This document was produced over about a six month period at the end of 2018 and beginning of 2019, with the goal of capturing the state of software citation and identifying challenges that need to be resolved and other next steps. The FORCE11 Software Citation Implementation Working Group could try to address these challenges, or could promote them to others who want to address them. Overall, this document can be thought of as an addendum to the Software Citation Principles, discussing issues that have come up in moving from stating principles to implementing them.

6.2. Repositories

Researchers seeking to archive software expect repositories to provide documentation explaining how to describe software deposits so that software citation is fully supported. However, this expectation is not necessarily met by repositories that currently accept software deposits.

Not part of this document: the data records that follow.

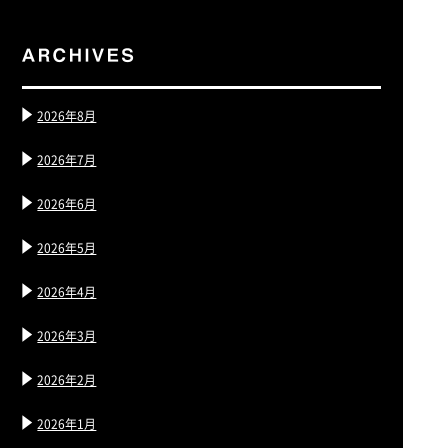
2026年8月
2026年7月
2026年6月
2026年5月
2026年4月
2026年3月
2026年2月
2026年1月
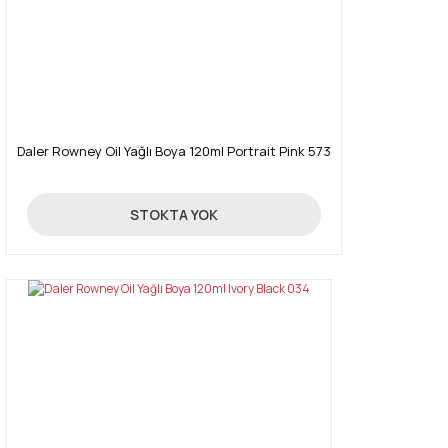
Daler Rowney Oil Yağlı Boya 120ml Portrait Pink 573
16,03 TL
STOKTA YOK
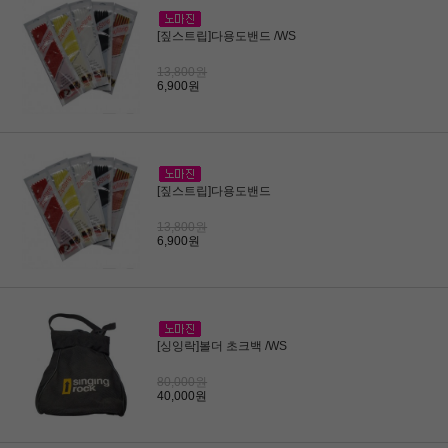
[짚스트립]다용도밴드 /WS
13,800원
6,900원
[짚스트립]다용도밴드
13,800원
6,900원
[싱잉락]볼더 초크백 /WS
80,000원
40,000원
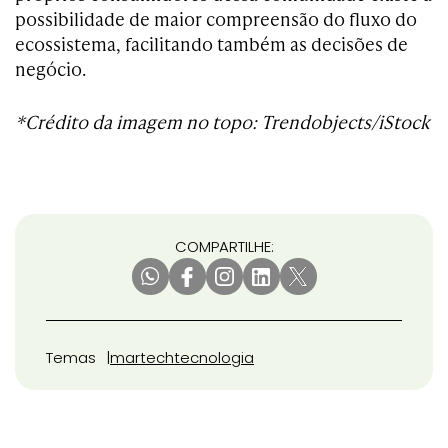
possibilidade de maior compreensão do fluxo do
ecossistema, facilitando também as decisões de
negócio.
*Crédito da imagem no topo: Trendobjects/iStock
COMPARTILHE:
Temas
martech
tecnologia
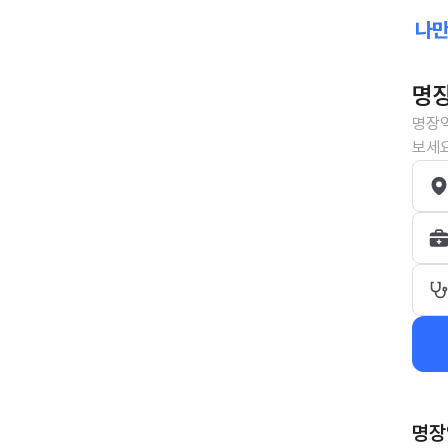
명장
명장역
보세요
명장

A challenge for repositories is how metadata is collected, for example, a repository may recommend depositors create a CITATION or CodeMeta file for their submission, or might use a form specific to software deposits. In general, we believe that software depositors should follow the Software Sustainability Institute’s guidance for software deposits and ensure that all metadata elements required for citation are documented in the repository record, but this needs to be determined by each repository. Another challenges is what functionality repositories should provide to support software citation?

A challenge for software depositors is which repositories should be used for software. The FORCE11 Software Citation Implementation Working Group might provide guidelines on what the characteristics of a repository should be (to guide people in choosing say a disciplinary specific vs. general use repository), and an appendix with a list of examples.

6.3. Citation files

We have multiple types of citation files now: codemeta.json, citation.cff, CITATION files as proposed/used by CRAN. What guidance can we provide users, if any? Can we provide tools or methods for translation between these files?

6.4. "Concept" language

We have chosen to use the word "concept" in this document to refer to the generic idea of a piece of software. This is distinct from a version of the concept. For example, Microsoft Word is a concept, and Microsoft Word 13 and Microsoft Word 16.0.1 are both versions. We are aware that there is other language used in other communities, such as "work" (or "creative work"), "product", "software family", and "project", but given that there is no consensus for the appropriate work in the context of software, we have chosen to use "concept".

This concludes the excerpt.